Fundamentos de Filosofia

Hegel

É preciso compreender, também, que a história é um


progresso. O vir-a-ser de muitas peripécias não é senão a história do
Espírito universal que se desenvolve e se realiza por etapas sucessivas
para atingir, no final, a plena posse, a plena consciência de si mesmo. “O
absoluto, diz Hegel, só no final será o que ele é na realidade”.

Cada povo, cada civilização, de certo modo, tem por missão


realizar uma etapa desse progresso do Espírito. O Espírito humano é
de início uma consciência confusa, um espírito puramente subjetivo, é a
sensação imediata.
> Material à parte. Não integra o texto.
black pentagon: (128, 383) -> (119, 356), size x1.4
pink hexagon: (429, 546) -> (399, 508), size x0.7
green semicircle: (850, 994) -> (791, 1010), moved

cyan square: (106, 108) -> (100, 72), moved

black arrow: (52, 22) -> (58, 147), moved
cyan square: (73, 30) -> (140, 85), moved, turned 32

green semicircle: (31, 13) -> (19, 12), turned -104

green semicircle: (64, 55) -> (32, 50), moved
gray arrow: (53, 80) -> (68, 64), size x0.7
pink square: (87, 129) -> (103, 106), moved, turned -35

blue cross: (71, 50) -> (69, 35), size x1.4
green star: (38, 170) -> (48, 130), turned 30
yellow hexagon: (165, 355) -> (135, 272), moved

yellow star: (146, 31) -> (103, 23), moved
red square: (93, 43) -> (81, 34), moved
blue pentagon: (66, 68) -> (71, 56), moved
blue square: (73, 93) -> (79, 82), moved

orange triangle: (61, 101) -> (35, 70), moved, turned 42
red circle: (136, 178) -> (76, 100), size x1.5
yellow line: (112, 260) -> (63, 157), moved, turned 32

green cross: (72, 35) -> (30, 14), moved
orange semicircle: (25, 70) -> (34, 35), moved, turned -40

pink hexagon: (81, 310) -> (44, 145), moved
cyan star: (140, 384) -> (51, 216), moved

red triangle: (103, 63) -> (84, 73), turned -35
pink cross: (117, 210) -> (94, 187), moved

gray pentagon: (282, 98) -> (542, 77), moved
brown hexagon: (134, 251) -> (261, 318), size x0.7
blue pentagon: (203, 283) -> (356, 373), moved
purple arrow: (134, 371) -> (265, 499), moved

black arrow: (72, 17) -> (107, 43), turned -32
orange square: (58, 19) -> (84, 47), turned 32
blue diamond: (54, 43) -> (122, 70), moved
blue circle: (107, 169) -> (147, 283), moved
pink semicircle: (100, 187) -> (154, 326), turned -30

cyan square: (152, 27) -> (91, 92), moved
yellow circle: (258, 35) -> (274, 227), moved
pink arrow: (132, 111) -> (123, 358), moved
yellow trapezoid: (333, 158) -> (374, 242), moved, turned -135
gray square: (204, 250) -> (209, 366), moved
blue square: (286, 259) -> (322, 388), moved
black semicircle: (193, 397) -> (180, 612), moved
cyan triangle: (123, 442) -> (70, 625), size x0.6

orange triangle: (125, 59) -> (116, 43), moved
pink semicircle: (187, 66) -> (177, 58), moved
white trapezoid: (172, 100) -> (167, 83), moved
Depois, ele consegue encarnar-se, objetivar-se sob a
forma de civilizações, de instituições organizadas. Tal é o espírito objetivo
que se realiza naquilo que Hegel chama de “o mundo da cultura”. Enfim, o
Espírito se descobre mais claramente na consciência artística e na consciência religiosa para finalmente
apreender-se na Filosofia como Saber Absoluto. Desse modo, a filosofia é o saber de todos os saberes: a
sabedoria suprema que, no final, totaliza todas as obras da cultura.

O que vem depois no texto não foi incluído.